EXERCISE MATERIAL:
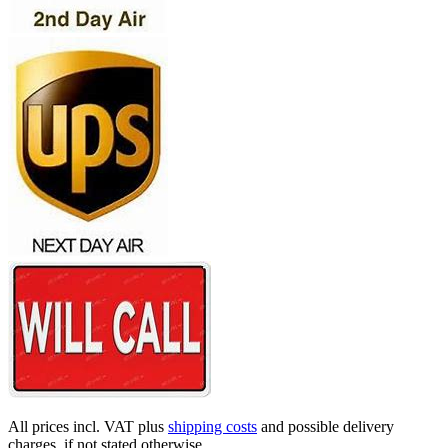
All prices incl. VAT plus
shipping costs
and possible delivery
charges, if not stated otherwise.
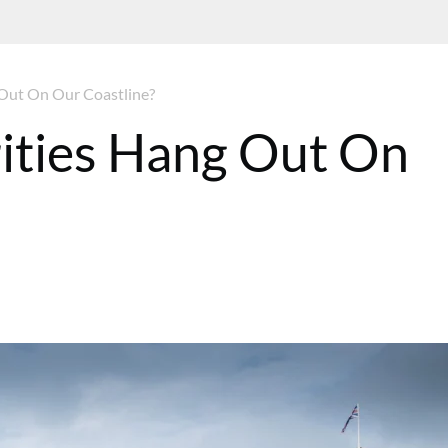
Out On Our Coastline?
ities Hang Out On
T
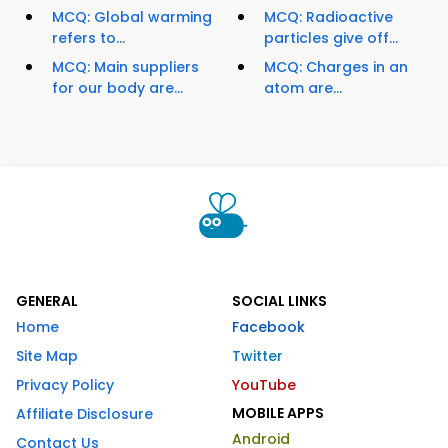
MCQ: Global warming
MCQ: Radioactive
refers to...
particles give off...
MCQ: Main suppliers
MCQ: Charges in an
for our body are...
atom are...
GENERAL
SOCIAL LINKS
Home
Facebook
Site Map
Twitter
Privacy Policy
YouTube
MOBILE APPS
Affiliate Disclosure
Android
Contact Us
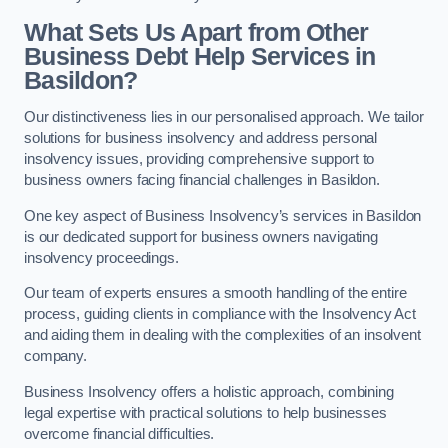
What Sets Us Apart from Other
Business Debt Help Services in
Basildon?
Our distinctiveness lies in our personalised approach. We tailor
solutions for business insolvency and address personal
insolvency issues, providing comprehensive support to
business owners facing financial challenges in Basildon.
One key aspect of Business Insolvency’s services in Basildon
is our dedicated support for business owners navigating
insolvency proceedings.
Our team of experts ensures a smooth handling of the entire
process, guiding clients in compliance with the Insolvency Act
and aiding them in dealing with the complexities of an insolvent
company.
Business Insolvency offers a holistic approach, combining
legal expertise with practical solutions to help businesses
overcome financial difficulties.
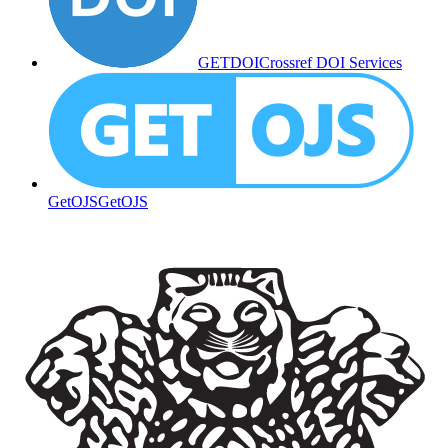
GETDOI
Crossref DOI Services
GetOJS
GetOJS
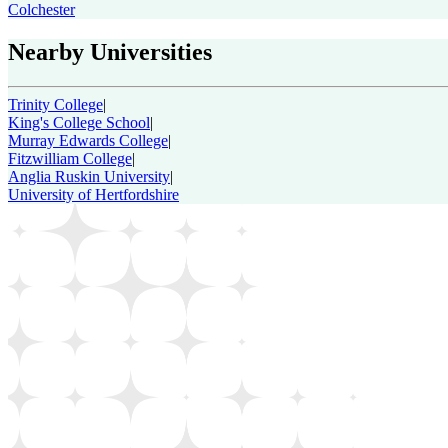
Colchester
Nearby Universities
Trinity College
|
King's College School
|
Murray Edwards College
|
Fitzwilliam College
|
Anglia Ruskin University
|
University of Hertfordshire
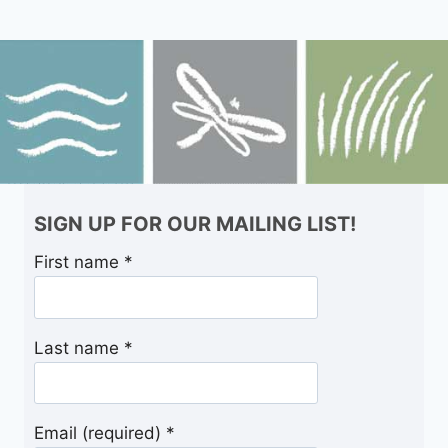
SIGN UP FOR OUR MAILING LIST!
First name
*
Last name
*
Email (required)
*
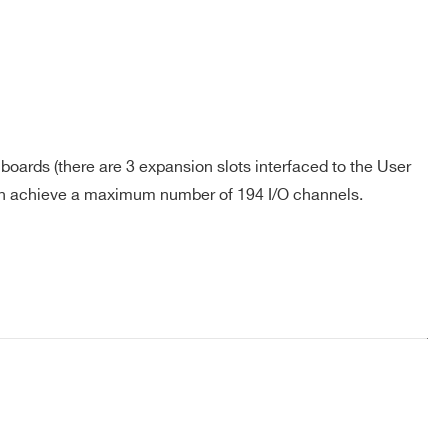
oards (there are 3 expansion slots interfaced to the User
an achieve a maximum number of 194 I/O channels.
COMPANY / INSTITUTE*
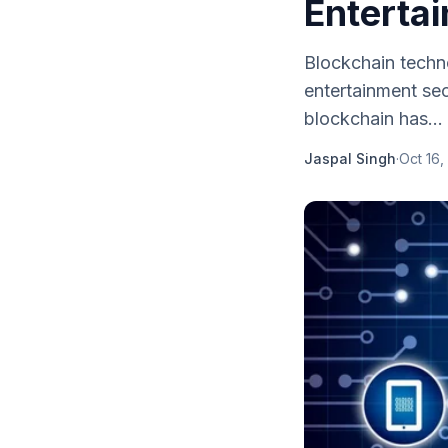
Enterta
Blockchain techno
entertainment sec
blockchain has...
Jaspal Singh
·
Oct 16,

REQUIRED WORK: All the material above should be written out exactly, with images omitted.

EXPECTED ANSWER:
All prices incl. VAT plus
shipping costs
and possible delivery
charges, if not stated otherwise.
Out On Our Coastline?
ities Hang Out On
T
MCQ: Global warming
MCQ: Radioactive
refers to...
particles give off...
MCQ: Main suppliers
MCQ: Charges in an
for our body are...
atom are...
GENERAL
SOCIAL LINKS
Home
Facebook
Site Map
Twitter
Privacy Policy
YouTube
MOBILE APPS
Affiliate Disclosure
Android
Contact Us
What Sets Us Apart from Other
Business Debt Help Services in
Basildon?
Our distinctiveness lies in our personalised approach. We tailor
solutions for business insolvency and address personal
insolvency issues, providing comprehensive support to
business owners facing financial challenges in Basildon.
One key aspect of Business Insolvency’s services in Basildon
is our dedicated support for business owners navigating
insolvency proceedings.
Our team of experts ensures a smooth handling of the entire
process, guiding clients in compliance with the Insolvency Act
and aiding them in dealing with the complexities of an insolvent
company.
Business Insolvency offers a holistic approach, combining
legal expertise with practical solutions to help businesses
overcome financial difficulties.
GETDOI
Crossref DOI Services
GetOJS
GetOJS
Colchester
Nearby Universities
Trinity College
|
King's College School
|
Murray Edwards College
|
Fitzwilliam College
|
Anglia Ruskin University
|
University of Hertfordshire
SIGN UP FOR OUR MAILING LIST!
First name
*
Last name
*
Email (required)
*
oards (there are 3 expansion slots interfaced to the User
an achieve a maximum number of 194 I/O channels.
COMPANY / INSTITUTE*
Enterta
Blockchain techno
entertainment sec
blockchain has...
Jaspal Singh
·
Oct 16,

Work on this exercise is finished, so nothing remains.